マニュアル学習ではダメ

今の小学生はゆとり教育の反動で、かなり学習の負荷は増えています。多くの小学校で宿題が増えています。しかしながらその宿題の中身が問題です。学校での問題演習量が少ないということから、ボリュームがあり繰り返しの多い課題が与えられています。

子どもの宿題が多くてたいへん」という声は公立私立を問わず、小学生の保護者からよく耳にします。

どんな宿題が良くないのでしょうか。
  • 生徒の理解度や到達度に関係なく一律に出されている
  • 繰り返しによる習熟が狙いで、理解しているかどうかは後回し
  • やっていて面白くない
授業だけで理解しできるようになる生徒と、授業についていけず消化不良で課題に向かう生徒も同じ宿題に取り組まされます。理解している生徒にはより発展的な課題を与え、理解度不足の生徒には授業を補う内容が望ましいはず。

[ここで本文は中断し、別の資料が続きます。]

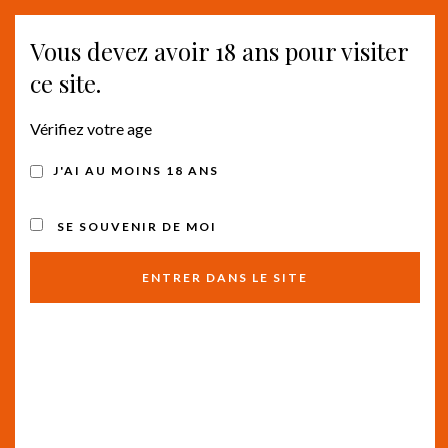
Vous devez avoir 18 ans pour visiter
Togg
ce site.
navig
Vérifiez votre age
ÉVÈNEMENTS
J'AI AU MOINS 18 ANS
SE SOUVENIR DE MOI
7/1/2026
Rech
Na
Recherche
Jour
SÉLECTIONNEZ
de
et
Toute la journée
UNE
vu
DATE.
juillet 1
navig
Le Château Pépusque lance la 4ème édition de
Év
sa Masterclass
de
Château Pépusque
3 rue de l'égalité, Pépieux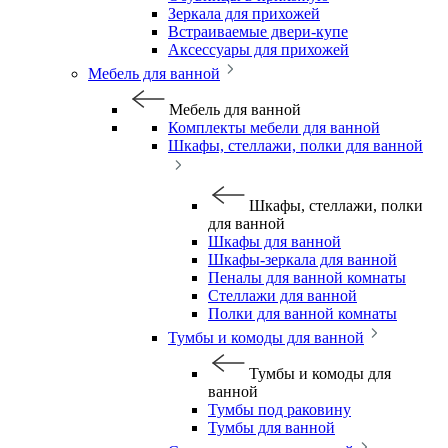
Зеркала для прихожей
Встраиваемые двери-купе
Аксессуары для прихожей
Мебель для ванной
Мебель для ванной
Комплекты мебели для ванной
Шкафы, стеллажи, полки для ванной
Шкафы, стеллажи, полки
для ванной
Шкафы для ванной
Шкафы-зеркала для ванной
Пеналы для ванной комнаты
Стеллажи для ванной
Полки для ванной комнаты
Тумбы и комоды для ванной
Тумбы и комоды для
ванной
Тумбы под раковину
Тумбы для ванной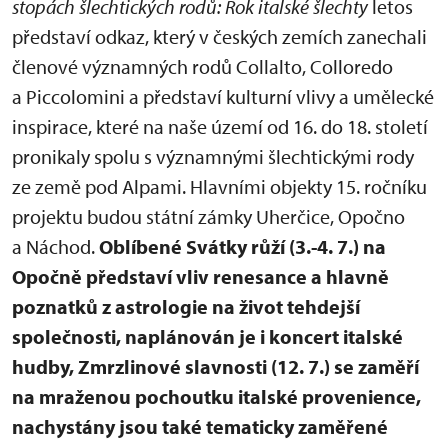
stopách šlechtických rodů: Rok italské šlechty
letos
představí odkaz, který v českých zemích zanechali
členové významných rodů Collalto, Colloredo
a Piccolomini a představí kulturní vlivy a umělecké
inspirace, které na naše území od 16. do 18. století
pronikaly spolu s významnými šlechtickými rody
ze země pod Alpami. Hlavními objekty 15. ročníku
projektu budou státní zámky Uherčice, Opočno
a Náchod.
Oblíbené Svátky růží (3.-4. 7.) na
Opočně představí vliv renesance a hlavně
poznatků z astrologie na život tehdejší
společnosti, naplánován je i koncert italské
hudby, Zmrzlinové slavnosti (12. 7.) se zaměří
na mraženou pochoutku italské provenience,
nachystány jsou také tematicky zaměřené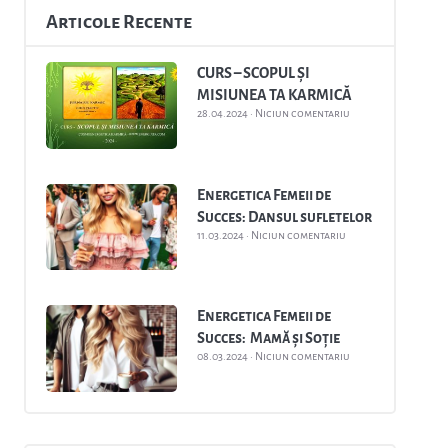
Articole Recente
CURS – SCOPUL ȘI
MISIUNEA TA KARMICĂ
28.04.2024
Niciun comentariu
Energetica Femeii de
Succes: Dansul sufletelor
11.03.2024
Niciun comentariu
Energetica Femeii de
Succes: Mamă și Soție
08.03.2024
Niciun comentariu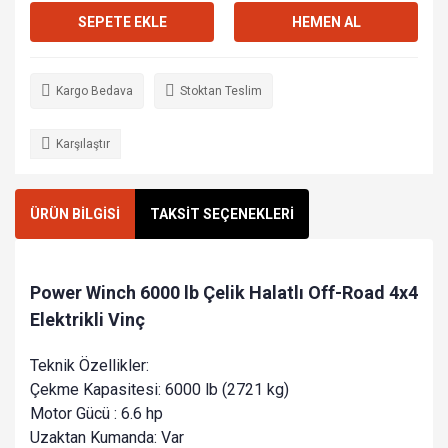
SEPETE EKLE
HEMEN AL
Kargo Bedava
Stoktan Teslim
Karşılaştır
ÜRÜN BİLGİSİ
TAKSİT SEÇENEKLERİ
Power Winch 6000 lb Çelik Halatlı Off-Road 4x4
Elektrikli Vinç
Teknik Özellikler:
Çekme Kapasitesi: 6000 lb (2721 kg)
Motor Gücü : 6.6 hp
Uzaktan Kumanda: Var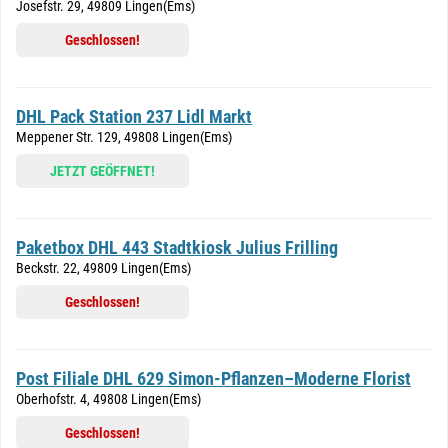
Josefstr. 29, 49809 Lingen(Ems)
Geschlossen!
DHL Pack Station 237 Lidl Markt
Meppener Str. 129, 49808 Lingen(Ems)
JETZT GEÖFFNET!
Paketbox DHL 443 Stadtkiosk Julius Frilling
Beckstr. 22, 49809 Lingen(Ems)
Geschlossen!
Post Filiale DHL 629 Simon-Pflanzen–Moderne Florist
Oberhofstr. 4, 49808 Lingen(Ems)
Geschlossen!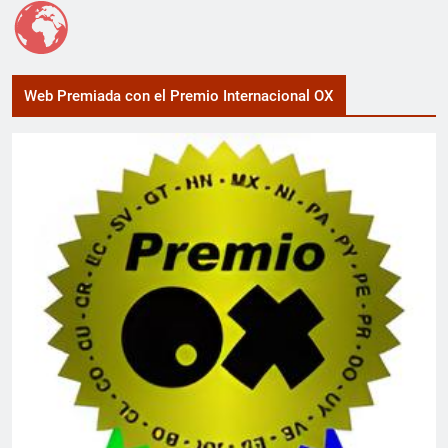
Web Premiada con el Premio Internacional OX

多くの生徒を見ていて感じるのは、繰り返し学習により、学校で教わった通りの手順で解くという習慣が見についてしまっていることです。最初の学習段階ではまず標準的な手順で解くのは構いません。しかしながら、ある程度習熟したなら応用力を磨くために、標準とは異なるけれど効率のよい手順に気づかせたり、別解に取り組ませたりしても良いはずです。暗算可能な計算を筆算するという現状は考えもの。

また、毎日のように持って帰る宿題に嫌気がさしている生徒も少なくありません。教科書準拠の問題集を3回解くためノロノロとノートに問題を写す生徒がいます。一度解いてできなかった問題を解き直すならわかります。できないところができるようになるのが学力向上の基本ですから。

エビングハウスの忘却曲線

記憶したものは時間と共に失われていく

ではそれだけ繰り返して定着するのかというと、繰り返しはその時だけなので1学期が過ぎたら忘れてしまっている生徒がでてきます。ある2年生は夏休みに時計の分針の読み方をすっかり忘れてしまっていました。一学期にさんざん宿題で学習したのに。心理学で有名なエビングハウスの忘却曲線にあるとおり、記憶の定着には時間をおいてからの復習が必要だからです。